From Old English meaning 'king's ford,' combining Latin 'rex' (king) with a river crossing.
Rexford is a compound English surname pressed into service as a given name, built from two elements that together conjure an almost cinematically American landscape. The second element, "ford," is the Old English word for a shallow river crossing — one of the most common building blocks of English place names (Oxford, Hereford, Bradford) — marking points where communities gathered and trade routes crossed. The first element is more complex: though "rex" is the Latin word for king, in English place-name formation it more likely entered through the Old English "rēc" or early Norman influence, suggesting a royal holding or a ford near a prominent estate rather than a literal king's crossing.
As a given name, Rexford belongs to a distinctly American tradition of adopting surnames — particularly those with place-name origins — as first names for boys, a practice that gained momentum in the nineteenth and early twentieth centuries. Names like Crawford, Clifford, and Bradford followed the same pattern, projecting landed solidity and ancestral rootedness. Rexford Tugwell, a prominent member of Franklin Roosevelt's New Deal brain trust and later Governor of Puerto Rico, stands as one of the name's notable mid-century bearers, associating it with reform-minded intellectualism.

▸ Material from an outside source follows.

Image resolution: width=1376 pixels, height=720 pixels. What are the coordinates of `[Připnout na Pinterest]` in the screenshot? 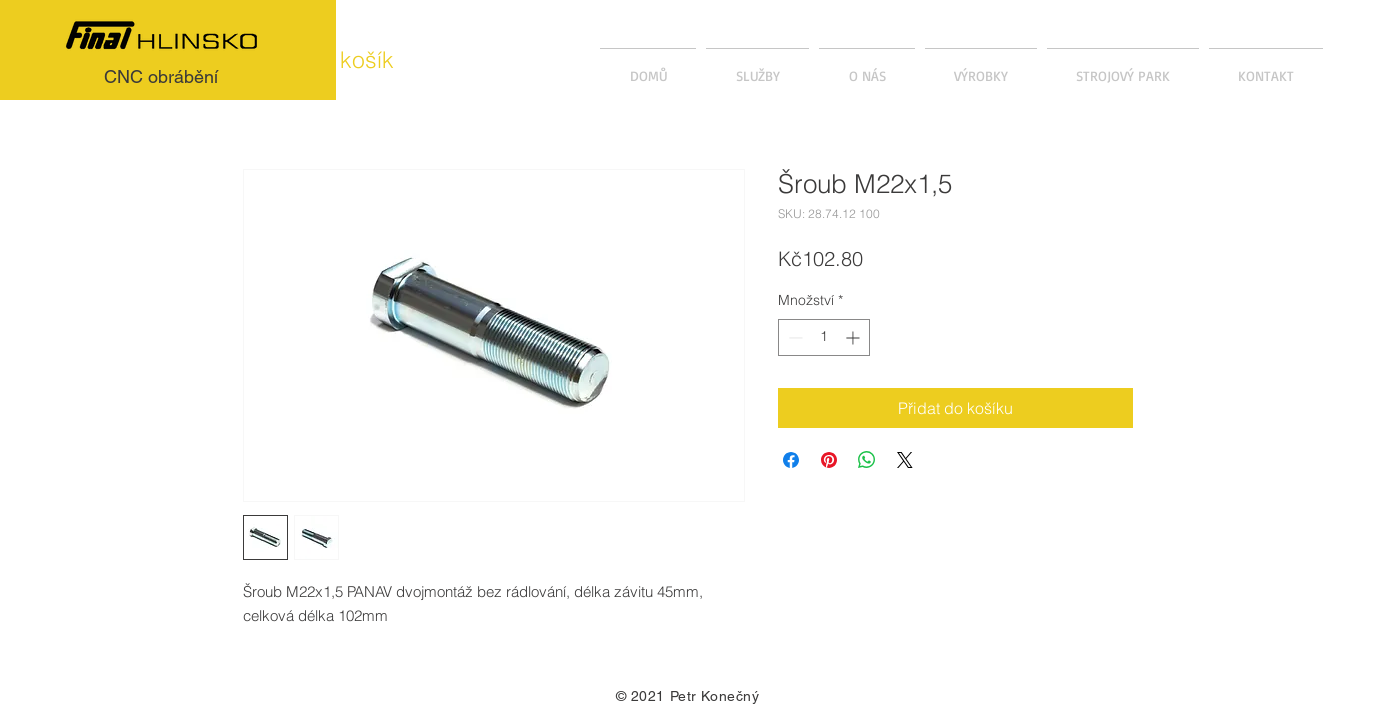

Rexford never achieved mainstream popularity, which paradoxically is much of its appeal today. It carries the robust, slightly antiquated authority of the Rex- prefix — immediately suggesting strength and stature — without the bluntness of Rex alone. For parents seeking vintage American names with genuine historical grounding rather than recent invention, Rexford offers something rare: a name that feels both authentically old and genuinely fresh.